● WHAT IS NEEDED: Reproduce, without alteration, every line of the data; exclude the images.

------------------------------------

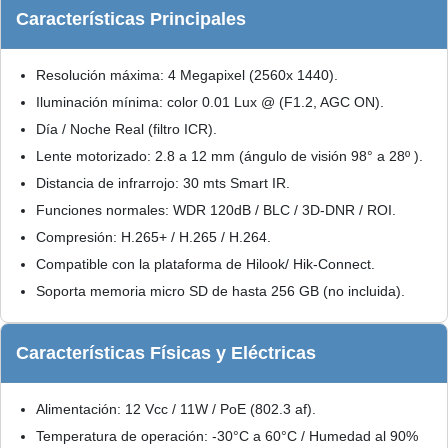
Características Principales
Resolución máxima: 4 Megapixel (2560x 1440).
Iluminación mínima: color 0.01 Lux @ (F1.2, AGC ON).
Día / Noche Real (filtro ICR).
Lente motorizado: 2.8 a 12 mm (ángulo de visión 98° a 28º ).
Distancia de infrarrojo: 30 mts Smart IR.
Funciones normales: WDR 120dB / BLC / 3D-DNR / ROI.
Compresión: H.265+ / H.265 / H.264.
Compatible con la plataforma de Hilook/ Hik-Connect.
Soporta memoria micro SD de hasta 256 GB (no incluida).
Características Físicas y Eléctricas
Alimentación: 12 Vcc / 11W / PoE (802.3 af).
Temperatura de operación: -30°C a 60°C / Humedad al 90%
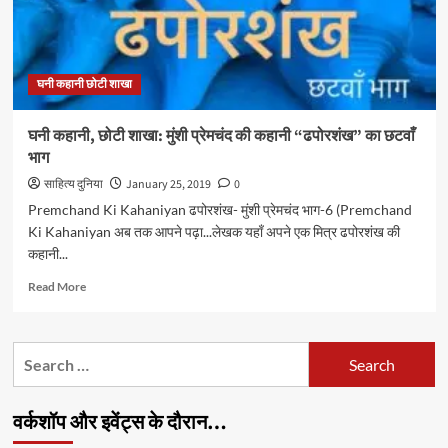
घनी कहानी छोटी शाखा
घनी कहानी, छोटी शाखा: मुंशी प्रेमचंद की कहानी “ढपोरशंख” का छटवाँ
भाग
साहित्य दुनिया
January 25, 2019
0
Premchand Ki Kahaniyan ढपोरशंख- मुंशी प्रेमचंद भाग-6 (Premchand
Ki Kahaniyan अब तक आपने पढ़ा...लेखक यहाँ अपने एक मित्र ढपोरशंख की
कहानी...
Read
Read More
more
about
घनी
Search
कहानी,
for:
छोटी
शाखा:
वर्कशॉप और इवेंट्स के दौरान…
मुंशी
प्रेमचंद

------------------------------------

● COMPLETED EXERCISE:
Características Principales
Resolución máxima: 4 Megapixel (2560x 1440).
Iluminación mínima: color 0.01 Lux @ (F1.2, AGC ON).
Día / Noche Real (filtro ICR).
Lente motorizado: 2.8 a 12 mm (ángulo de visión 98° a 28º ).
Distancia de infrarrojo: 30 mts Smart IR.
Funciones normales: WDR 120dB / BLC / 3D-DNR / ROI.
Compresión: H.265+ / H.265 / H.264.
Compatible con la plataforma de Hilook/ Hik-Connect.
Soporta memoria micro SD de hasta 256 GB (no incluida).
Características Físicas y Eléctricas
Alimentación: 12 Vcc / 11W / PoE (802.3 af).
Temperatura de operación: -30°C a 60°C / Humedad al 90%
घनी कहानी छोटी शाखा
घनी कहानी, छोटी शाखा: मुंशी प्रेमचंद की कहानी “ढपोरशंख” का छटवाँ
भाग
साहित्य दुनिया
January 25, 2019
0
Premchand Ki Kahaniyan ढपोरशंख- मुंशी प्रेमचंद भाग-6 (Premchand
Ki Kahaniyan अब तक आपने पढ़ा...लेखक यहाँ अपने एक मित्र ढपोरशंख की
कहानी...
Read
Read More
more
about
घनी
Search
कहानी,
for:
छोटी
शाखा:
वर्कशॉप और इवेंट्स के दौरान…
मुंशी
प्रेमचंद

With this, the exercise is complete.